Down-regulation of myosin light chain kinase (MLCK) contributes to breast cancer invasion and metastasis
The research group of Professor David Helfman in the Department of Biological Sciences at KAIST, has produced another important work focusing on cancer cell biology. By studying what happens when a particular protein kinase, called myosin light chain kinase (MLCK), is down-regulated they observed that critical changes occur at the cellular level resulting in increased cell migration and invasion which might facilitate the spread of cancer. By contrast inhibition of the catalytic function using pharmacological agents caused inhibition of cell motility. Thus, MLCK was found to have a previously uncharacterized function independent of its well-characterized catalytic role. The findings provide new insights into how the loss of this kinase in breast cancer patients is correlated with a poor prognosis. Helfman is a career cancer biologist and has been at KAIST since moving from the University of Miami in 2009, where he was the founding director of a graduate program in cancer biology. Before that, he was a professor at Cold Spring Harbor Laboratory, NY.
Breast cancer is the number one cause of death among South Korean women between the ages of 25-49. In South Korea, more than 11,000 new cases of breast cancer are diagnosed per year and the incidence is increasing by 10% each year. Breast cancer is among the most expensive forms of cancer to treat. Thus it is a great economic burden to the nation. On a global scale, breast cancer is almost a major problem in western countries and it is estimated that 1 in 8 women will get breast cancer in their lifetime. For example, over 200,000 new cases of breast cancer are diagnosed annually in the United States. Despite the ability of chemotherapy and radiation therapy to reduce the risk of breast cancer recurrence and to prolong survival, there is a continued need for more effective and less toxic therapies. In addition, it is estimated that metastasis is the cause of death in 90% of cancer patients and not the primary tumor. Thus understanding the process of metastasis is essential for the development of effective therapies.

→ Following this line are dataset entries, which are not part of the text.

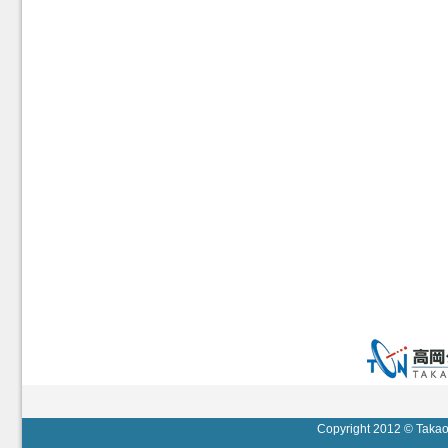
Copyright 2012 © Takaok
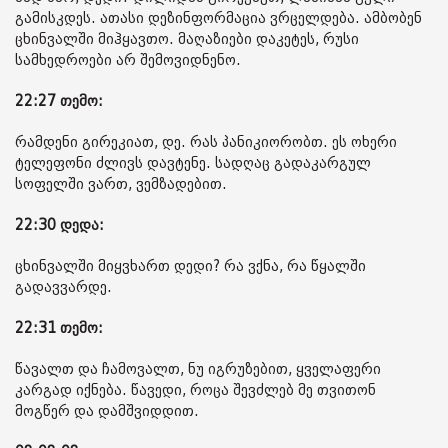
გამისკდეს. ათასი დეზინფორმაცია ვრცელდება. ამბობენ
ცხინვალში მიჰყავთო. მაღაზიები დაკეტეს, რუსი
სამხედროები არ შემოვიდნენო.
22:27 თემო:
რამდენი გირეკიათ, დე. რას პანიკიორობთ. ეს ოხერი
ტელეფონი ძლივს დავტენე. სადღაც გადაკარგულ
სოფელში ვართ, ვემზადებით.
22:30 დედა:
ცხინვალში მიყვხართ დედი? რა ვქნა, რა წყალში
გადავვარდე.
22:31 თემო:
წავალთ და ჩამოვალთ, ნუ იგრუზებით, ყველაფერი
კარგად იქნება. წავედი, როცა შევძლებ მე თვითონ
მოგწერ და დამშვიდდით.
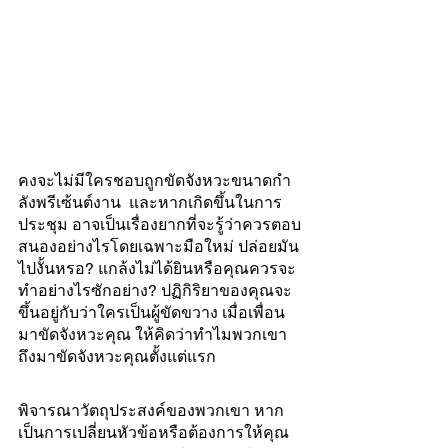
คงจะไม่มีใครชอบถูกขัดจังหวะขนาดกำ
ลังพรีเซ้นต์งาน  และหากเกิดขึ้นในการ
ประชุม อาจเป็นเรื่องยากที่จะรู้ว่าควรตอบ
สนองอย่างไรโดยเฉพาะมือใหม่ ปล่อยมัน
ไปงั้นหรอ? แกล้งไม่ได้ยินหรือคุณควรจะ
ทำอย่างไรซักอย่าง? ปฏิกิริยาของคุณจะ
ขึ้นอยู่กับว่าใครเป็นผู้ขัดขวาง เมื่อเพื่อน
มาขัดจังหวะคุณ ให้คิดว่าทำไมพวกเขา
ถึงมาขัดจังหวะคุณตั้งแต่แรก 
พิจารณาวัตถุประสงค์ของพวกเขา หาก
เป็นการเปลี่ยนหัวข้อหรือต้องการให้คุณ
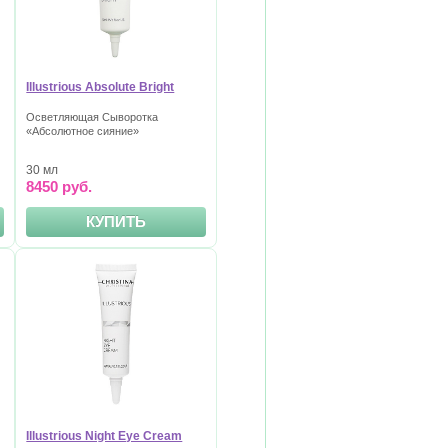
Illustrious Absolute Bright
Осветляющая Сыворотка
«Абсолютное сияние»
30 мл
8450 руб.
КУПИТЬ
Illustrious Night Eye Cream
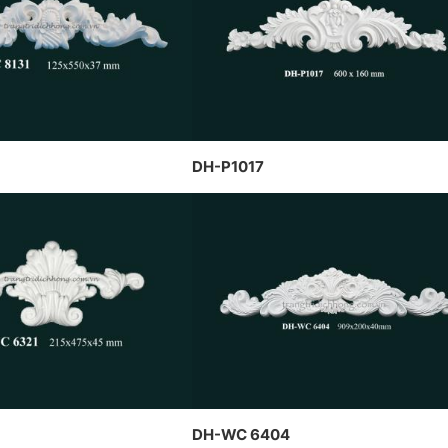
t
CÔNG TY DỊCH HỒNG HAWA
DỊCH HỒNG HAWA
t
THIẾT KẾ VÀ THI CÔNG THEO
IỆN TẠI PENHOUSE
H
PHONG CÁCH TRANG TRÍ NỘI
H
THẤT PHÁP
DH-P1017
DH-WC 6404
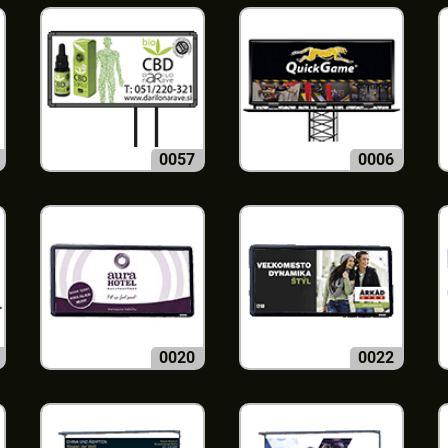
0057
0006
0020
0022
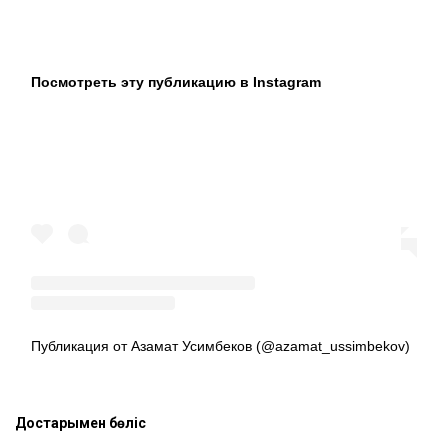
Посмотреть эту публикацию в Instagram
Публикация от Азамат Усимбеков (@azamat_ussimbekov)
Достарыңмен бөліс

The research group of David Helfman in the Department of Biological Sciences at KAIST (firstname.lastname@example.org), is studying breast cancer. Recently a member of his group, Dayoung Kim, published in Oncogene (a Nature Group publication). In this current technical article, they interrogated the role of myosin light chain kinase (MLCK) in breast cancer.

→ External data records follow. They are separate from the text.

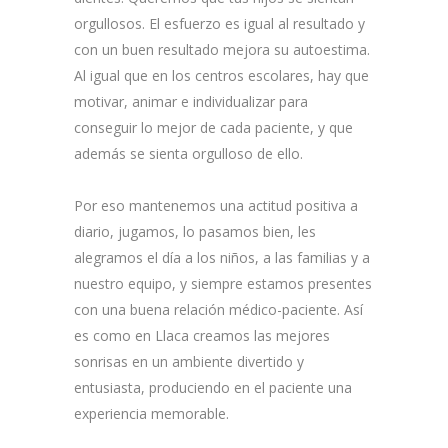
orgullosos. El esfuerzo es igual al resultado y
con un buen resultado mejora su autoestima.
Al igual que en los centros escolares, hay que
motivar, animar e individualizar para
conseguir lo mejor de cada paciente, y que
además se sienta orgulloso de ello.
Por eso mantenemos una actitud positiva a
diario, jugamos, lo pasamos bien, les
alegramos el día a los niños, a las familias y a
nuestro equipo, y siempre estamos presentes
con una buena relación médico-paciente. Así
es como en Llaca creamos las mejores
sonrisas en un ambiente divertido y
entusiasta, produciendo en el paciente una
experiencia memorable.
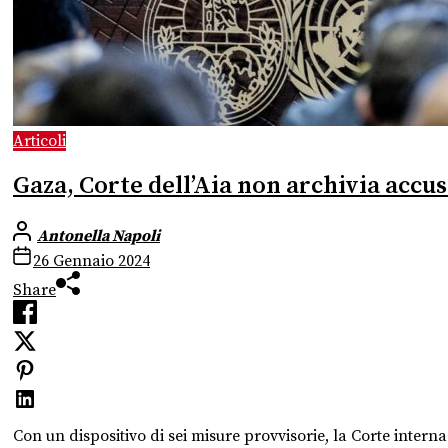
Articoli
Gaza, Corte dell’Aia non archivia accuse
Antonella Napoli
26 Gennaio 2024
Share
Con un dispositivo di sei misure provvisorie, la Corte intern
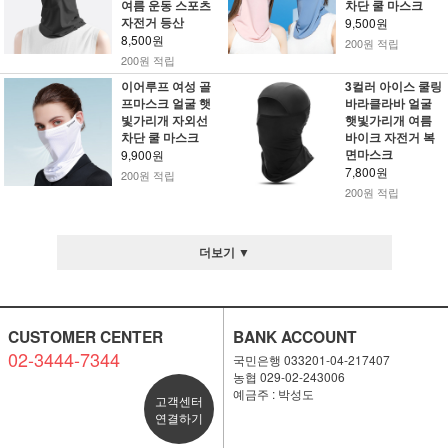
여름 운동 스포츠
차단 쿨 마스크
자전거 등산
9,500원
8,500원
200원 적립
200원 적립
이어루프 여성 골
3컬러 아이스 쿨링
프마스크 얼굴 햇
바라클라바 얼굴
빛가리개 자외선
햇빛가리개 여름
차단 쿨 마스크
바이크 자전거 복
면마스크
9,900원
7,800원
200원 적립
200원 적립
더보기 ▼
CUSTOMER CENTER
BANK ACCOUNT
02-3444-7344
국민은행 033201-04-217407
농협 029-02-243006
예금주 : 박성도
고객센터
연결하기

Decreased expression of MLCK is associated with various human cancers but little is known about how loss of MLCK affects the properties of tumor cells. The authors hypothesized that down-regulation of MLCK might be one important target during cancer progression. First, they showed that most breast cancer cell lines have down-regulated MLCK expression. Importantly, following siRNA-mediated down-regulation of MLCK they find that loss of MLCK in breast epithelial cells leads to increased cell migration and invasive behaviors. Interestingly, down-regulation of MLCK, and not pharmacological inhibition of MLCK, resulted in increased cell migration and invasion by reorganization of the actin cytoskeleton, cell-cell contacts, and cell-matrix adhesions. MLCK loss in breast epithelial cells induced increased expression and activation of EGFR with activating MEK-ERK and JNK-Paxillin pathways, and these signaling pathways mediated the phenotypic changes associated with down-regulation of MLCK. Finally, Oncomine, the human cancer database reveals decreased levels of MLCK expression in invasive breast carcinoma in comparison to carcinoma in situ, and the less MLCK expression in metastatic breast tumors than non-metastatic tumors.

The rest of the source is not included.